Fundamentally if you as a nurse are frustrated about not being able to get an order its either because there is not enough provider support or you aren't being given sufficient latitude to make nursing decisions. Thats what I would work on, not changing the person at the bedside.

Specializes in oncology, MS/tele/stepdown.

I hear you on not being able to reach someone for a non-emergent order, but isn't that a different problem? Wouldn't it be easier to resolve that issue rather than create an entirely different position?

Specializes in FNP, ONP.

You have a systems problem. I'm all for creative problem solving, but changing roles in this instance is not the answer.

Specializes in Pediatrics, Emergency, Trauma.
You have a systems problem. I'm all for creative problem solving, but changing roles in this instance is not the answer.

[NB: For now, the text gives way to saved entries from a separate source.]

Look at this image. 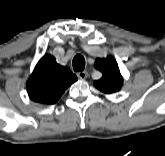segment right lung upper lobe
Segmentation results:
<instances>
[{
  "instance_id": "obj_1",
  "label": "right lung upper lobe",
  "mask_w": 165,
  "mask_h": 156,
  "mask_svg": "<svg viewBox=\"0 0 165 156\" xmlns=\"http://www.w3.org/2000/svg\"><path fill=\"white\" fill-rule=\"evenodd\" d=\"M75 81L68 67L56 63L52 55H45L36 65L27 83L31 100L42 104H54L63 92Z\"/></svg>"
}]
</instances>
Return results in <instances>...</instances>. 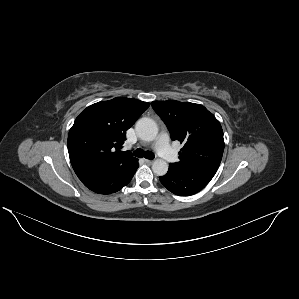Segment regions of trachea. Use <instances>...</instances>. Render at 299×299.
Here are the masks:
<instances>
[{"label": "trachea", "instance_id": "obj_1", "mask_svg": "<svg viewBox=\"0 0 299 299\" xmlns=\"http://www.w3.org/2000/svg\"><path fill=\"white\" fill-rule=\"evenodd\" d=\"M133 155L139 158H143L145 157L146 159H153L154 158V154L150 151H144L141 148H138L137 150H135L133 152Z\"/></svg>", "mask_w": 299, "mask_h": 299}]
</instances>
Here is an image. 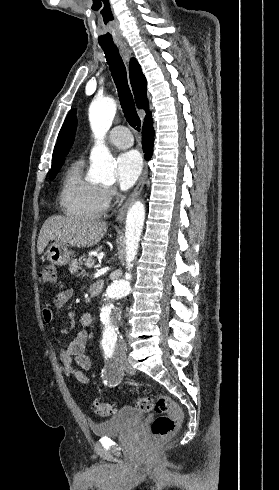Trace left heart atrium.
Listing matches in <instances>:
<instances>
[{
    "mask_svg": "<svg viewBox=\"0 0 279 490\" xmlns=\"http://www.w3.org/2000/svg\"><path fill=\"white\" fill-rule=\"evenodd\" d=\"M143 161L137 151H128L117 159V181L122 190L130 189L139 179Z\"/></svg>",
    "mask_w": 279,
    "mask_h": 490,
    "instance_id": "1",
    "label": "left heart atrium"
}]
</instances>
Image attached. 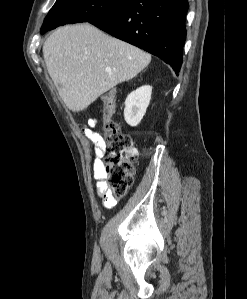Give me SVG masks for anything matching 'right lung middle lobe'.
I'll use <instances>...</instances> for the list:
<instances>
[{"label": "right lung middle lobe", "instance_id": "right-lung-middle-lobe-1", "mask_svg": "<svg viewBox=\"0 0 247 299\" xmlns=\"http://www.w3.org/2000/svg\"><path fill=\"white\" fill-rule=\"evenodd\" d=\"M130 0H57L41 28L44 34L60 25L90 22L124 6Z\"/></svg>", "mask_w": 247, "mask_h": 299}]
</instances>
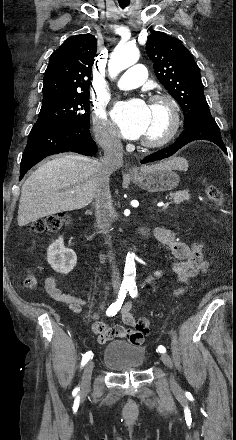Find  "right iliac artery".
Instances as JSON below:
<instances>
[{
  "instance_id": "obj_1",
  "label": "right iliac artery",
  "mask_w": 236,
  "mask_h": 440,
  "mask_svg": "<svg viewBox=\"0 0 236 440\" xmlns=\"http://www.w3.org/2000/svg\"><path fill=\"white\" fill-rule=\"evenodd\" d=\"M129 291V286H121L119 293H118V298L117 300L112 303L108 309L106 310V315L107 316H114L117 314V312L121 309L123 301L126 297L127 292ZM92 357V352L88 351L83 355L82 361H81V366H84L89 359ZM80 389L77 387L74 389V392L77 393Z\"/></svg>"
}]
</instances>
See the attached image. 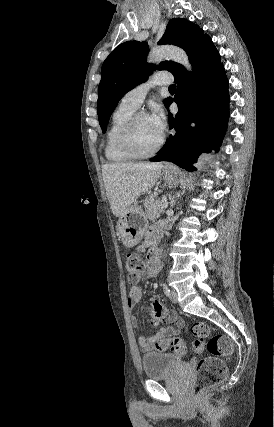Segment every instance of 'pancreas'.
I'll return each mask as SVG.
<instances>
[{
	"label": "pancreas",
	"mask_w": 274,
	"mask_h": 427,
	"mask_svg": "<svg viewBox=\"0 0 274 427\" xmlns=\"http://www.w3.org/2000/svg\"><path fill=\"white\" fill-rule=\"evenodd\" d=\"M144 202L148 219H156V217H160V214H163L162 206L164 202L156 200V196H149Z\"/></svg>",
	"instance_id": "cf45deb5"
}]
</instances>
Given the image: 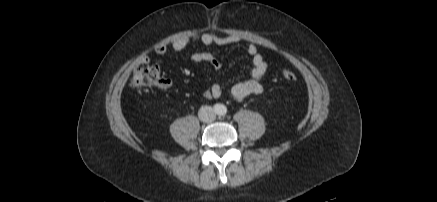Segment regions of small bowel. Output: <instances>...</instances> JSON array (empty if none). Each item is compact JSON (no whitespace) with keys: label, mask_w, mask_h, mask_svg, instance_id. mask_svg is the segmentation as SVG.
Wrapping results in <instances>:
<instances>
[{"label":"small bowel","mask_w":437,"mask_h":202,"mask_svg":"<svg viewBox=\"0 0 437 202\" xmlns=\"http://www.w3.org/2000/svg\"><path fill=\"white\" fill-rule=\"evenodd\" d=\"M241 40L242 38L237 35H220L215 32H205L176 39L172 43L171 47L174 52H181L192 41H199L206 46L212 44L218 46H227L230 44L239 43L241 42ZM246 51L251 57L252 61V69L250 71V75L247 79L232 85L228 91L230 96L237 100H243L249 95L261 93L263 90L261 80L265 77L268 70V64L262 54L259 53L258 48L255 44H249L246 48ZM154 52L158 55H165L168 52V47L166 45L159 44L154 48ZM186 59L195 63L208 62L216 71H219L222 67L221 61L218 56L214 53H210L207 51L190 54L186 56ZM145 60L148 61V58H145ZM170 86L171 81L165 78L164 83L161 85V87L168 88ZM223 92L224 90L222 86L219 83L215 82L212 84L210 89L205 91L204 97L207 99L219 98L220 96H222Z\"/></svg>","instance_id":"obj_1"}]
</instances>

...and, IMHO, not bold-think about it....like Esme and others have stated blurred lines...I shudder the thought of RNs being kicked out of the bedside and NP salaries going down, as well as the work done for 50 years GONE. :eek:

Specializes in ACNP-BC, Adult Critical Care, Cardiology.

As a Critical Care NP, the fastest way you can make me run like a bat out if hell from a position is if you ask me to not only be an ICU provider but also require me to ensure my hourly vital signs and I and O's are correctly documented, order meds and run to the Pyxis to grab them, scan my patient to administer them, suction my patient, write vent orders and call the RT, and make sure my patient is turned. That's just the run of the mill ICU patient. My head will explode if I have to do those things on a patient on CRRT and/or ECMO.